I'd thought about that too - and while it does have potential there - programmed or electronically/remote controlled systems would probably work better - less is depended on a person's concentration.

Banzai
07-28-2007, 05:32 PM
Well, I don't know. I guess if it is real, and if it is viable, then we'll see it around soon enough.

Cogito
07-28-2007, 06:31 PM
Daniel. think of it as a third hand for a fighter pilot though.

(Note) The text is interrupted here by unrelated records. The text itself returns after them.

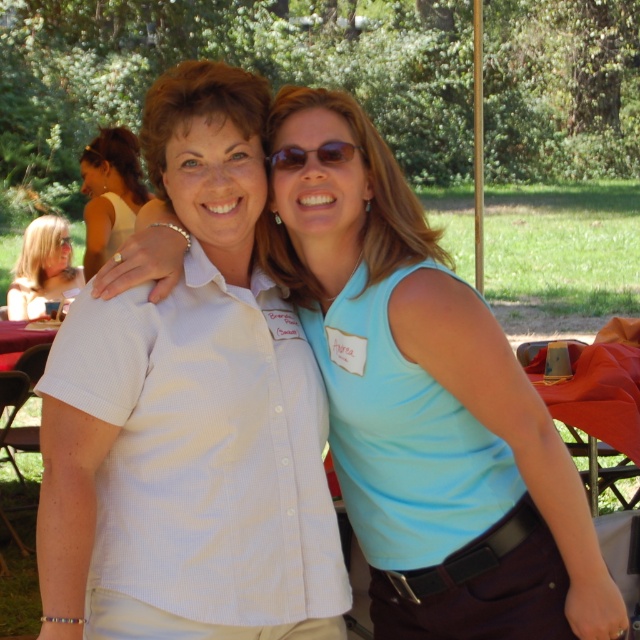 You are a photographer at a social event and need to take a photo of both women with their name tags visible. Since the white woven shirt at center is below blonde hair at upper left, will the name tags be visible in the photo?

The white woven shirt at center is below blonde hair at upper left, so the name tags will be visible as the shirt and hair are positioned in a way that doesn not block them.

You are a photographer at a social event and want to capture a photo of both Andrea wearing a light colored short sleeved button up shirt and Andrea wearing a sleeveless light blue top. You need to ensure that the white woven shirt at center is not in the frame. Where should you position yourself relative to the point at (426,403) to avoid including the white woven shirt at center in the photo?

To avoid including the white woven shirt at center located at point (426,403), position yourself either to the left or right of this point, ensuring the camera is angled away from the center area where the white woven shirt at center is positioned.

You are at a social event and need to find the shortest path to the exit, which is located at point (48, 259). There is an obstacle at point (92, 224). Can you go around it directly to reach the exit?

Point (92, 224) is in front of point (48, 259), so you cannot go directly to the exit because the obstacle is blocking the path. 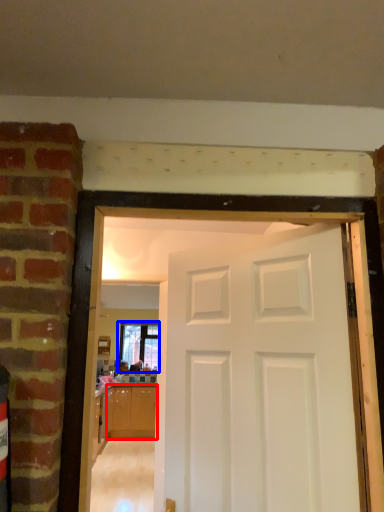 Question: Which object appears closest to the camera in this image, cabinetry (highlighted by a red box) or window (highlighted by a blue box)?

Choices:
 (A) cabinetry
 (B) window

Answer: (A) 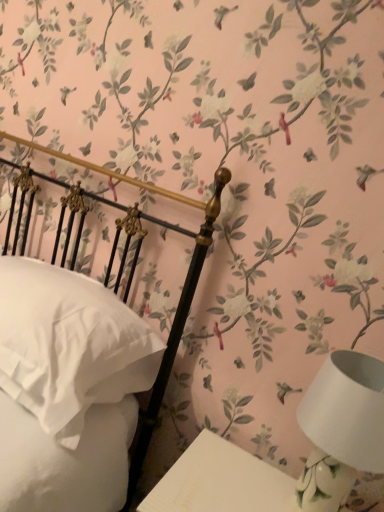 Question: Is white soft pillow at left inside or outside of white ceramic table lamp at lower right?

Choices:
 (A) inside
 (B) outside

Answer: (B)

Question: In the image, is white soft pillow at left positioned in front of or behind white ceramic table lamp at lower right?

Choices:
 (A) behind
 (B) front

Answer: (A)

Question: Considering the real-world distances, which object is farthest from the white ceramic table lamp at lower right?

Choices:
 (A) white glossy table at lower right
 (B) white soft pillow at left

Answer: (B)

Question: Which object is the closest to the white glossy table at lower right?

Choices:
 (A) white soft pillow at left
 (B) white ceramic table lamp at lower right

Answer: (B) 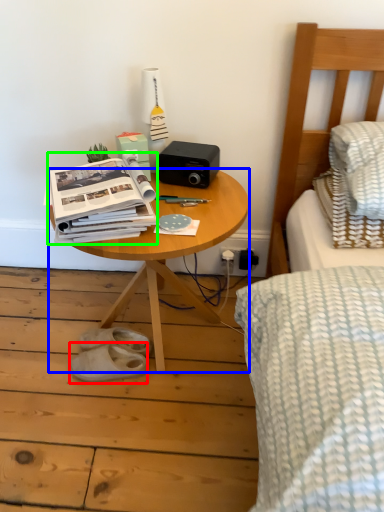 Question: Considering the real-world distances, which object is farthest from footwear (highlighted by a red box)? table (highlighted by a blue box) or paperback book (highlighted by a green box)?

Choices:
 (A) table
 (B) paperback book

Answer: (B) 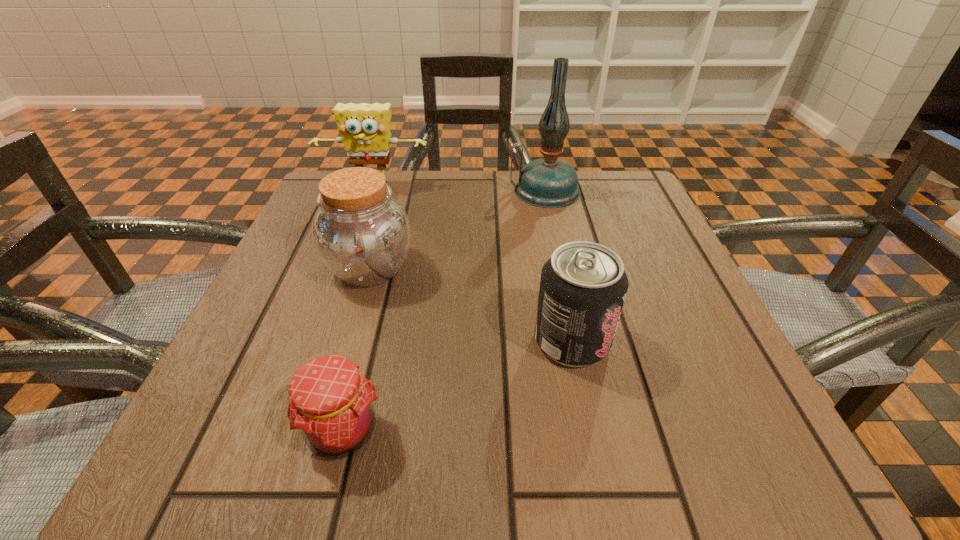 The image size is (960, 540). I want to click on object located at the far right corner, so click(x=548, y=182).

Where is `blank space at the far edge of the desktop`? This screenshot has width=960, height=540. blank space at the far edge of the desktop is located at coordinates (486, 195).

Identify the location of free point at the near edge. The width and height of the screenshot is (960, 540). (556, 467).

The width and height of the screenshot is (960, 540). I want to click on vacant area at the left edge, so click(x=212, y=401).

Locate an element on the screen. The width and height of the screenshot is (960, 540). free region at the right edge is located at coordinates (687, 269).

Where is `free region at the far right corner of the desktop`? The height and width of the screenshot is (540, 960). free region at the far right corner of the desktop is located at coordinates (589, 215).

This screenshot has height=540, width=960. Identify the location of vacant region at the near right corner. (701, 447).

I want to click on vacant area between the fourth farthest object and the jar, so click(x=470, y=305).

The image size is (960, 540). I want to click on vacant space that's between the shortest object and the oil lamp, so click(x=444, y=310).

Where is `free space between the shortest object and the sponge`? The image size is (960, 540). free space between the shortest object and the sponge is located at coordinates (358, 309). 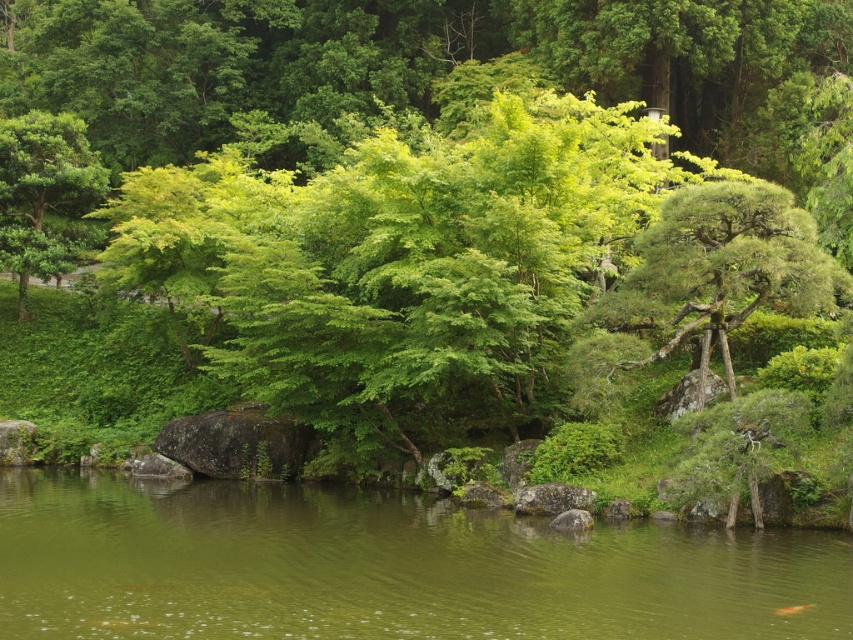 Question: Can you confirm if green water at center is bigger than green leafy tree at left?

Choices:
 (A) yes
 (B) no

Answer: (A)

Question: Which object appears closest to the camera in this image?

Choices:
 (A) green water at center
 (B) green leafy tree at left

Answer: (A)

Question: Does green water at center have a larger size compared to green leafy tree at left?

Choices:
 (A) no
 (B) yes

Answer: (B)

Question: Which of the following is the closest to the observer?

Choices:
 (A) green leafy tree at left
 (B) green water at center

Answer: (B)

Question: Which point is closer to the camera?

Choices:
 (A) (33, 588)
 (B) (51, 124)

Answer: (A)

Question: Can you confirm if green water at center is positioned above green leafy tree at left?

Choices:
 (A) no
 (B) yes

Answer: (A) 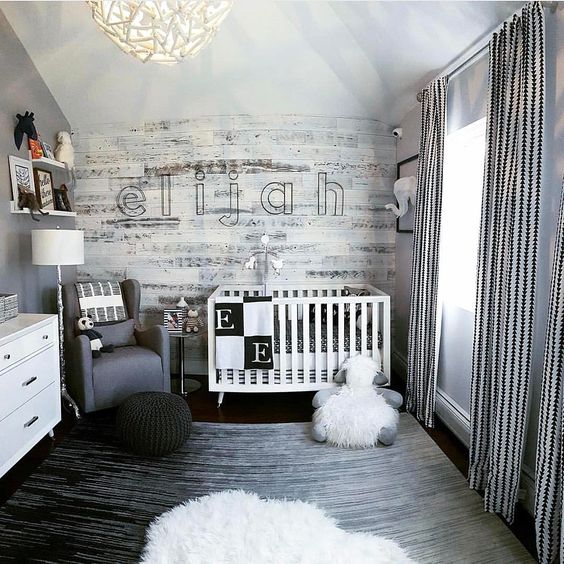 This screenshot has width=564, height=564. What are the coordinates of `lamb plush` in the screenshot? It's located at (371, 409). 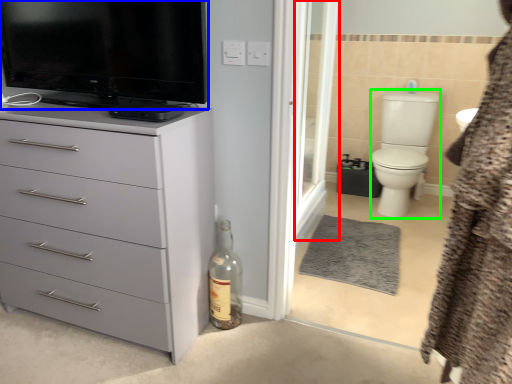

If the pilot could control targeting with a HUD and control the arming and firing, not to mention fly-by-wire targeting after launch by thought...

Basically, if I can see it, I can kill it.

Daniel
07-30-2007, 11:30 PM
Daniel. think of it as a third hand for a fighter pilot though. If the pilot could control targeting with a HUD and control the arming and firing, not to mention fly-by-wire targeting after launch by thought...

Basically, if I can see it, I can kill it.

I suppose you're right. A sixth sense, eh?